/ 4 April 2003

South Africans speak out

Thousands of South Africans are staging round-the-clock vigils to protest against the war in Iraq.

The activists, under the banner of the independent Anti-War Coalition and the Stop the War Campaign, are ideologically divergent but are united in their opposition to the United States-led campaign.

Coalition member Laurence Plaatjie has been picketing outside the US consulate in Killarney, Johannesburg, since American troops invaded Iraq last month. By day he and the others hold banners that read ”No to US imperialism”, ”Bush, Blair, Sharon, blood on your hands” and ”Consulate of genocide”. By night they hold candles. Every so often drivers hoot supportively, hoping police will not fine them for ”disturbing the peace”.

These activists believe the war is a small slice of a larger, longer and unpredictable political war between ”imperialists” and civil society.

Said coalition member Rasool Snyman: ”We are not prepared to be part of the massacre of civilians that is entirely driven by US economic interests and is divorced from the voices of civil society. US foreign policy is like an emperor without clothes: it is naked imperialism.”

The Stop the War Campaign calls for solidarity with the Iraqi people against ”the horrors of this imperialist war”. The activists feel President George W Bush alienated the world even before beginning his Iraqi diplomacy last year, by thumbing his nose at the Kyoto Protocol, the Anti-Ballistic Missile Treaty and the International Criminal Court.

”To secure their imperialist design on the world, the US has ignored international agreements … the US is prepared to wage a war against any state, people or political movement that [it] considers too independent to the goal of US hegemony,” said Anti-War Coalition member Salim Vally.

The activists span the spectrum of race and culture and are not restricted to the two million-strong Muslim community in South Africa.

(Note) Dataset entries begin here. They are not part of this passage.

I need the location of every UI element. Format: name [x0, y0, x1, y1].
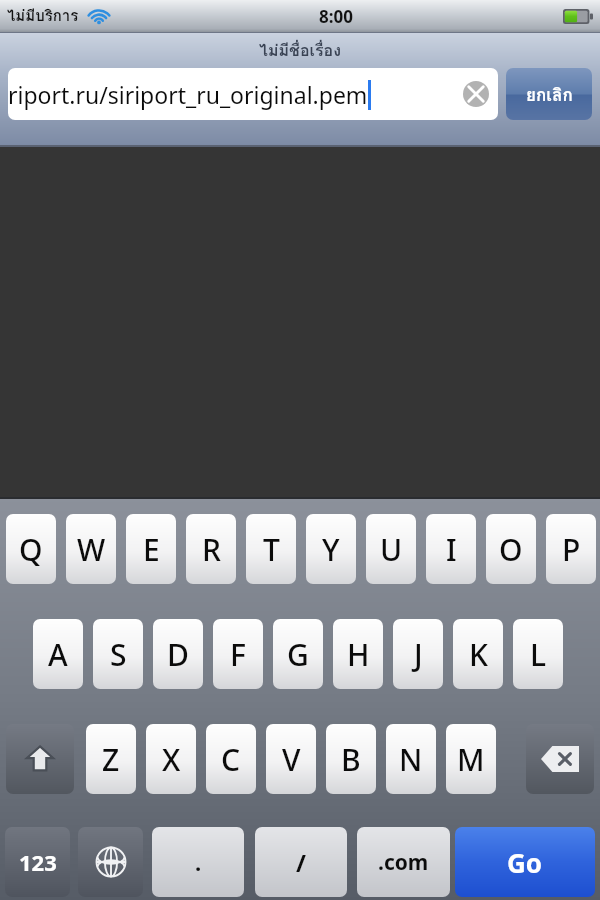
- button[interactable]: riport.ru/siriport_ru_original.pem: [8, 68, 498, 120]
- button[interactable]: H: [333, 619, 383, 689]
- button[interactable]: B: [326, 724, 376, 794]
- button[interactable]: J: [393, 619, 443, 689]
- staticText: A: [48, 634, 68, 675]
- button[interactable]: Z: [86, 724, 136, 794]
- button[interactable]: Shift: [6, 724, 74, 794]
- button[interactable]: R: [186, 514, 236, 584]
- staticText: ไม่มีบริการ: [7, 4, 79, 28]
- button[interactable]: F: [213, 619, 263, 689]
- button[interactable]: X: [146, 724, 196, 794]
- staticText: ยกเลิก: [526, 81, 573, 108]
- button[interactable]: Q: [6, 514, 56, 584]
- button[interactable]: /: [255, 827, 347, 897]
- staticText: K: [469, 634, 488, 675]
- staticText: .com: [378, 848, 429, 877]
- button[interactable]: P: [546, 514, 596, 584]
- staticText: U: [380, 529, 403, 570]
- button[interactable]: Clear text: [454, 72, 498, 116]
- staticText: L: [530, 634, 547, 675]
- button[interactable]: O: [486, 514, 536, 584]
- staticText: Y: [322, 529, 340, 570]
- button[interactable]: C: [206, 724, 256, 794]
- button[interactable]: N: [386, 724, 436, 794]
- staticText: ไม่มีชื่อเรื่อง: [259, 38, 341, 63]
- button[interactable]: Backspace: [526, 724, 594, 794]
- staticText: riport.ru/siriport_ru_original.pem: [8, 79, 368, 110]
- staticText: Q: [19, 529, 43, 570]
- button[interactable]: 123: [5, 827, 70, 897]
- staticText: C: [221, 739, 241, 780]
- button[interactable]: D: [153, 619, 203, 689]
- button[interactable]: S: [93, 619, 143, 689]
- button[interactable]: U: [366, 514, 416, 584]
- button[interactable]: K: [453, 619, 503, 689]
- staticText: .: [195, 847, 202, 877]
- button[interactable]: L: [513, 619, 563, 689]
- button[interactable]: M: [446, 724, 496, 794]
- staticText: B: [341, 739, 361, 780]
- button[interactable]: ยกเลิก: [506, 68, 592, 120]
- staticText: R: [202, 529, 221, 570]
- button[interactable]: T: [246, 514, 296, 584]
- staticText: J: [414, 634, 423, 675]
- staticText: Go: [507, 845, 543, 880]
- staticText: P: [562, 529, 581, 570]
- button[interactable]: V: [266, 724, 316, 794]
- button[interactable]: A: [33, 619, 83, 689]
- button[interactable]: Y: [306, 514, 356, 584]
- staticText: O: [499, 529, 523, 570]
- button[interactable]: Change keyboard language: [78, 827, 143, 897]
- button[interactable]: Go: [455, 827, 595, 897]
- staticText: /: [296, 846, 306, 879]
- button[interactable]: I: [426, 514, 476, 584]
- staticText: Z: [102, 739, 120, 780]
- staticText: H: [347, 634, 370, 675]
- staticText: 123: [19, 847, 57, 877]
- staticText: 8:00: [319, 5, 353, 28]
- staticText: N: [399, 739, 423, 780]
- staticText: S: [110, 634, 127, 675]
- button[interactable]: .com: [357, 827, 450, 897]
- staticText: I: [446, 529, 457, 570]
- staticText: G: [287, 634, 309, 675]
- staticText: D: [167, 634, 189, 675]
- staticText: W: [77, 529, 106, 570]
- button[interactable]: W: [66, 514, 116, 584]
- staticText: E: [143, 529, 160, 570]
- staticText: X: [162, 739, 181, 780]
- staticText: M: [457, 739, 485, 780]
- button[interactable]: E: [126, 514, 176, 584]
- staticText: V: [282, 739, 301, 780]
- staticText: F: [230, 634, 246, 675]
- button[interactable]: .: [152, 827, 244, 897]
- button[interactable]: G: [273, 619, 323, 689]
- staticText: T: [263, 529, 280, 570]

The Stop the War Campaign includes organisations such as the African National Congress, the Institute for Democracy in South Africa and the South African Catholic Bishops Conference. The Anti-War Coalition includes the Anti-Eviction Campaign, the Black Consciousness Forum, the Muslim Students Association and the South African National NGO Coalition.

”South Africa is regarded by the rest of the world as an important leader in activism because of their history … [so it is] fundamental that South Africans rise up and challenge this war,” said Claire Decoteau, a University of Michigan student completing her PhD in South Africa.

On Saturday marches will be held in Cape Town, Durban and Johannesburg calling for Denel to stop supplying arms to the US and United Kingdom. Organisers hope to collect 100 000 petition signatures.